Some frameworks stash the dataloader on a long-lived object. TorchTNT, for example, keeps a strong reference to the dataloader on its State (PhaseState._dataloader) until the process exits. This no longer hangs the run — the shutdown hook cleans the pipeline up at exit — but if you want its worker processes and memory released as soon as training ends (e.g. between fit and eval) rather than at exit, you can clear those references and force a collection with a callback:

import gc

from torchtnt.framework.callback import Callback
from torchtnt.framework.state import State
from torchtnt.framework.unit import TEvalUnit, TPredictUnit, TTestUnit, TTrainUnit


class DetachDataloaderCallback(Callback):
    """Optional: drop TNT's dataloader references at the end of training so
    the SPDL ``Pipeline`` (and its workers) are released promptly, instead of
    lingering on ``State`` until the pipeline is cleaned up at exit."""

    def on_train_end(self, state: State, unit: TTrainUnit) -> None:
        self._detach(state)

    def on_exception(
        self,
        state: State,
        unit: TTrainUnit | TEvalUnit | TPredictUnit | TTestUnit,
        exc: BaseException,
    ) -> None:
        # on_train_end does not fire on failure/preemption, so reap here too.
        self._detach(state)

    def _detach(self, state: State) -> None:
        for phase_state in (state.train_state, state.eval_state):
            if phase_state is not None:
                phase_state._dataloader = None  # pyre-ignore[8]
        gc.collect()

Calling iter on Pipeline

Prefer not to call the iter() function on a Pipeline object and keep the resulting iterator around. Doing so delays Pipeline.stop() until the iterator is collected, keeping the background thread and worker processes running longer than necessary. (It will not hang the interpreter at exit — the hook registered by Pipeline.start() covers that — but it holds resources needlessly.)

Say you wrap a Pipeline to create a class that resembles conventional DataLoader.

class DataLoader(Iterable[T]):
    ...

    def __iter__(self) -> Iterator[T]:
        pipeline = self.get_pipeline()
        with pipeline.auto_stop():
            for item in pipeline:
                yield item

dataloader = DataLoader(...)

When using this instance, make sure to not leave the iterator object hanging around. That is, the usual for-loop is good.
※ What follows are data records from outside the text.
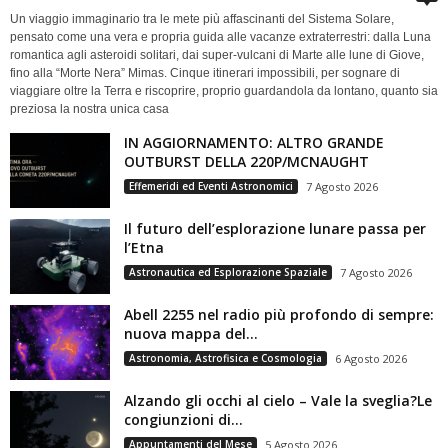
Un viaggio immaginario tra le mete più affascinanti del Sistema Solare,
pensato come una vera e propria guida alle vacanze extraterrestri: dalla Luna
romantica agli asteroidi solitari, dai super-vulcani di Marte alle lune di Giove,
fino alla “Morte Nera” Mimas. Cinque itinerari impossibili, per sognare di
viaggiare oltre la Terra e riscoprire, proprio guardandola da lontano, quanto sia
preziosa la nostra unica casa
IN AGGIORNAMENTO: ALTRO GRANDE
OUTBURST DELLA 220P/MCNAUGHT
Effemeridi ed Eventi Astronomici
7 Agosto 2026
Il futuro dell’esplorazione lunare passa per
l’Etna
Astronautica ed Esplorazione Spaziale
7 Agosto 2026
Abell 2255 nel radio più profondo di sempre:
nuova mappa del...
Astronomia, Astrofisica e Cosmologia
6 Agosto 2026
Alzando gli occhi al cielo – Vale la sveglia?Le
congiunzioni di...
Appuntamenti del Mese
5 Agosto 2026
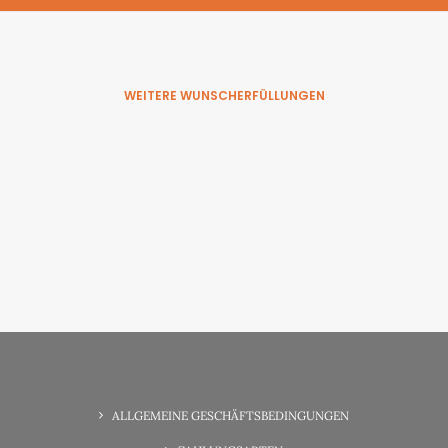
WEITERE WUNSCHERFÜLLUNGEN
6. Juni 2025
Wunsch-Erfüllung Familienzeit
ALLGEMEINE GESCHÄFTSBEDINGUNGEN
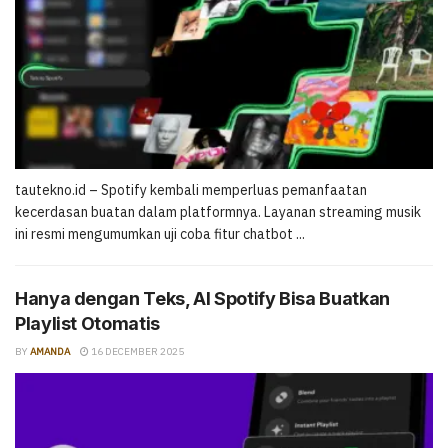
tautekno.id – Spotify kembali memperluas pemanfaatan
kecerdasan buatan dalam platformnya. Layanan streaming musik
ini resmi mengumumkan uji coba fitur chatbot ...
Hanya dengan Teks, AI Spotify Bisa Buatkan
Playlist Otomatis
BY
AMANDA
16 DECEMBER 2025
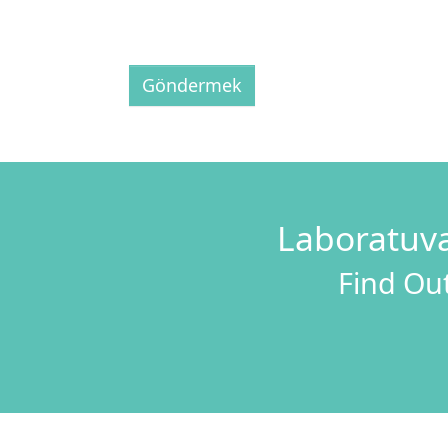
Göndermek
Laboratuva
Find Out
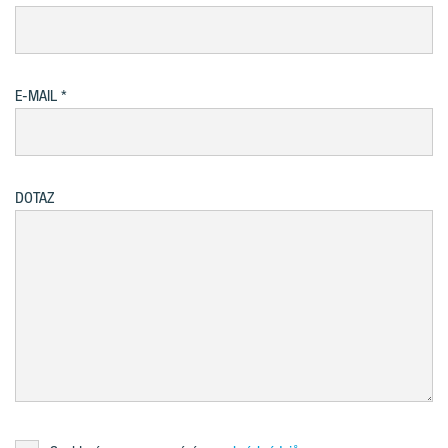
E-MAIL
DOTAZ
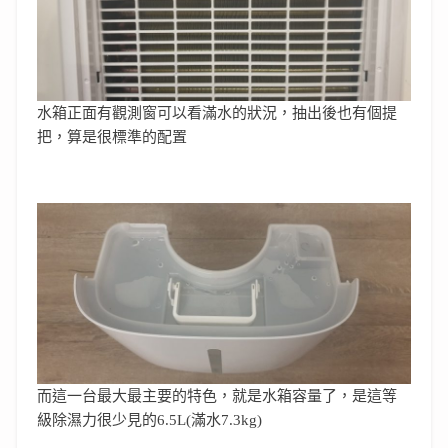
水箱正面有觀測窗可以看滿水的狀況，抽出後也有個提
把，算是很標準的配置
而這一台最大最主要的特色，就是水箱容量了，是這等
級除濕力很少見的6.5L(滿水7.3kg)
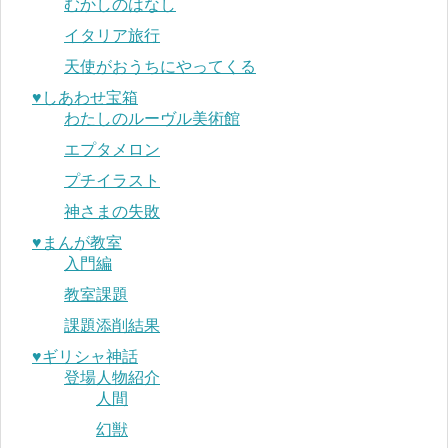
むかしのはなし
イタリア旅行
天使がおうちにやってくる
♥︎しあわせ宝箱
わたしのルーヴル美術館
エプタメロン
プチイラスト
神さまの失敗
♥︎まんが教室
入門編
教室課題
課題添削結果
♥︎ギリシャ神話
登場人物紹介
人間
幻獣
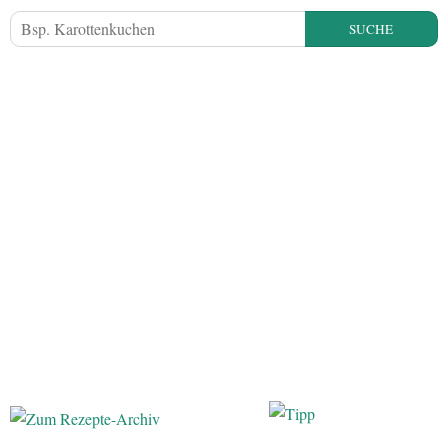
SUCHE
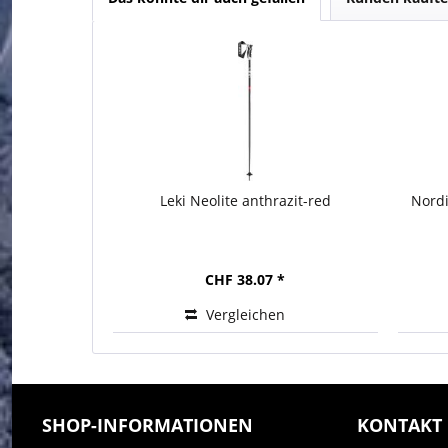
Leki Neolite anthrazit-red
Nord
CHF 38.07 *
Vergleichen
SHOP-INFORMATIONEN
KONTAKT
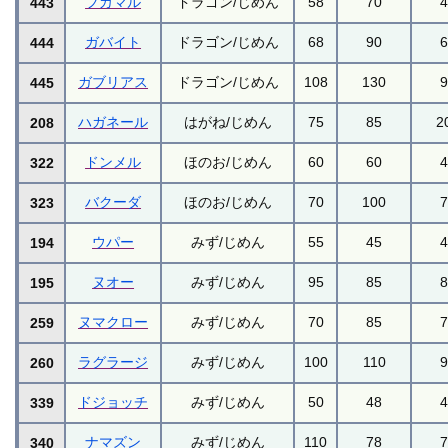
フカマル
ドラゴン/じめん
58
70
443
ガバイト
ドラゴン/じめん
68
90
444
ガブリアス
ドラゴン/じめん
108
130
445
ハガネール
はがね/じめん
75
85
2
208
ドンメル
ほのお/じめん
60
60
322
バクーダ
ほのお/じめん
70
100
323
ウパー
みず/じめん
55
45
194
ヌオー
みず/じめん
95
85
195
ヌマクロー
みず/じめん
70
85
259
ラグラージ
みず/じめん
100
110
260
ドジョッチ
みず/じめん
50
48
339
ナマズン
みず/じめん
110
78
340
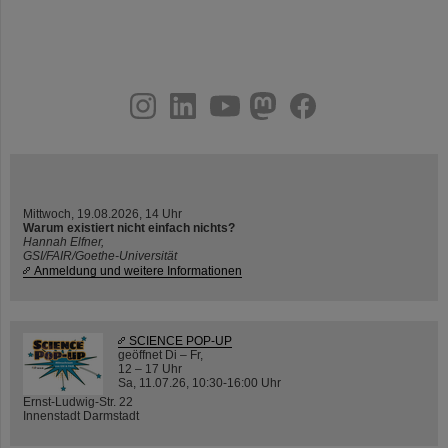
instagram
linkedin
youtube
helmholtz.social
facebook
Mittwoch, 19.08.2026, 14 Uhr
Warum existiert nicht einfach nichts?
Hannah Elfner,
GSI/FAIR/Goethe-Universität
Anmeldung und weitere Informationen
SCIENCE POP-UP
geöffnet Di – Fr,
12 – 17 Uhr
Sa, 11.07.26, 10:30-16:00 Uhr
Ernst-Ludwig-Str. 22
Innenstadt Darmstadt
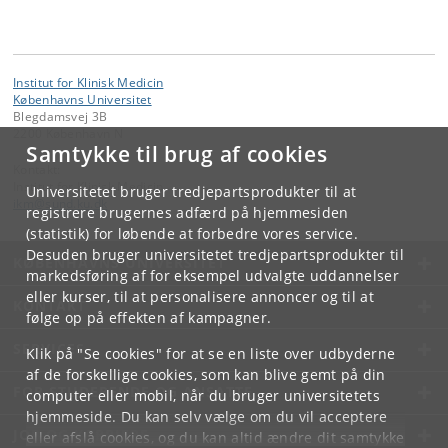
Institut for Klinisk Medicin
Københavns Universitet
Blegdamsvej 3B
2200 København N
Samtykke til brug af cookies
Kontakt:
Institut for Klinisk Medicin
Universitetet bruger tredjepartsprodukter til at
ikm
@
sund
.
ku
.
dk
registrere brugernes adfærd på hjemmesiden
(statistik) for løbende at forbedre vores service.
Desuden bruger universitetet tredjepartsprodukter til
KØBENHAVNS UNIVERSITET
markedsføring af for eksempel udvalgte uddannelser
eller kurser, til at personalisere annoncer og til at
KONTAKT
følge op på effekten af kampagner.
SERVICES
Klik på "Se cookies" for at se en liste over udbyderne
af de forskellige cookies, som kan blive gemt på din
FOR STUDERENDE OG ANSATTE
computer eller mobil, når du bruger universitetets
hjemmeside. Du kan selv vælge om du vil acceptere
JOB OG KARRIERE
eller afslå cookies, og du kan altid ændre dit samtykke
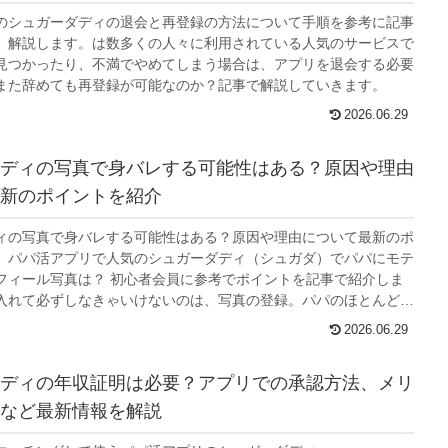
のシュガーダディの退会と再登録の方法について手順を参考に記事
、解説します。は数多くの人々に利用されている人気のサービスで
見つかったり、不満でやめてしまう場合は、アプリを退会する必要
また辞めても再登録が可能なのか？記事で解説していきます。
2026.06.29
ディの写真で身バレする可能性はある？原因や理由
新のポイントを紹介
ィの写真で身バレする可能性はある？原因や理由について最新のポ
。パパ活アプリで人気のシュガーダディ（シュガダ）でパパにモテ
フィール写真は？ 初心者会員に参考でポイントを記事で紹介しま
入れて必ずしなきゃいけないのは、写真の登録。パパのほとんどは
写真を最も重要視します。実際のところ最近は、顔出ししている女
2026.06.29
です。
ディの年収証明は必要？アプリでの承認方法、メリ
など最新情報を解説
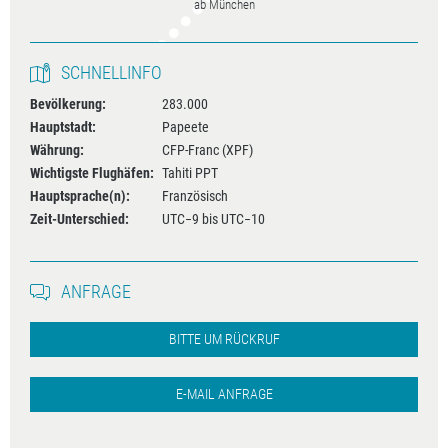
ab München
SCHNELLINFO
Bevölkerung:
283.000
Hauptstadt:
Papeete
Währung:
CFP-Franc (XPF)
Wichtigste Flughäfen:
Tahiti PPT
Hauptsprache(n):
Französisch
Zeit-Unterschied:
UTC−9 bis UTC−10
ANFRAGE
BITTE UM RÜCKRUF
E-MAIL ANFRAGE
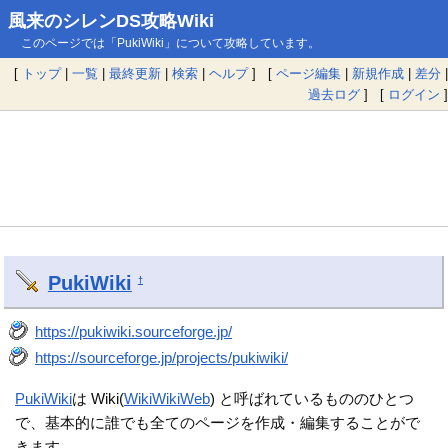
風来のシレンDS攻略Wiki
このページでは「PukiWiki」について攻略しています。
[
トップ
|
一覧
|
最終更新
|
検索
|
ヘルプ
] [
ページ編集
|
新規作成
|
差分
|
過去ログ
] [
ログイン
]
PukiWiki
†
https://pukiwiki.sourceforge.jp/
https://sourceforge.jp/projects/pukiwiki/
PukiWiki
は Wiki(
WikiWikiWeb
) と呼ばれているもののひとつ
で、基本的に誰でも全てのページを作成・編集することがで
きます。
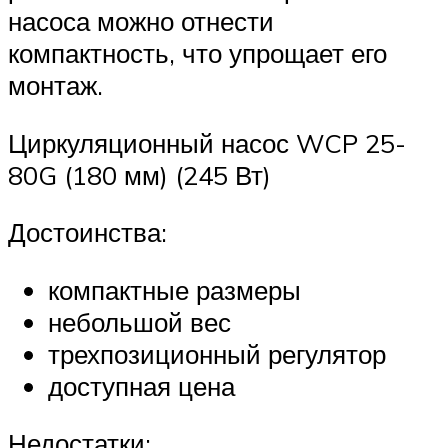
насоса можно отнести
компактность, что упрощает его
монтаж.
Циркуляционный насос WCP 25-
80G (180 мм) (245 Вт)
Достоинства:
компактные размеры
небольшой вес
трехпозиционный регулятор
доступная цена
Недостатки:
# 👍 The iterator is garbage collected soon after the for-loop.
for item in dataloader:
    ...
# the pipeline will be shutdown at the end of the for-loop.

This way, the context manager properly calls Pipeline.stop when the execution flow goes out of the loop, even when the application is exiting with unexpected errors.

The following code snippet shows an anti-pattern where the iterator object is assigned to a variable, which delays the shutdown of the thread pool.

# 🚫 Do not keep the iterator object around
ite = iter(dataloader)
item = next(ite)
# the pipeline won't be shutdown until the `ite` variable
# goes out of scope. When does that happen??

Until then, Pipeline.stop is deferred to whenever the garbage collector deletes the object, so the background thread and workers keep holding resources longer than needed.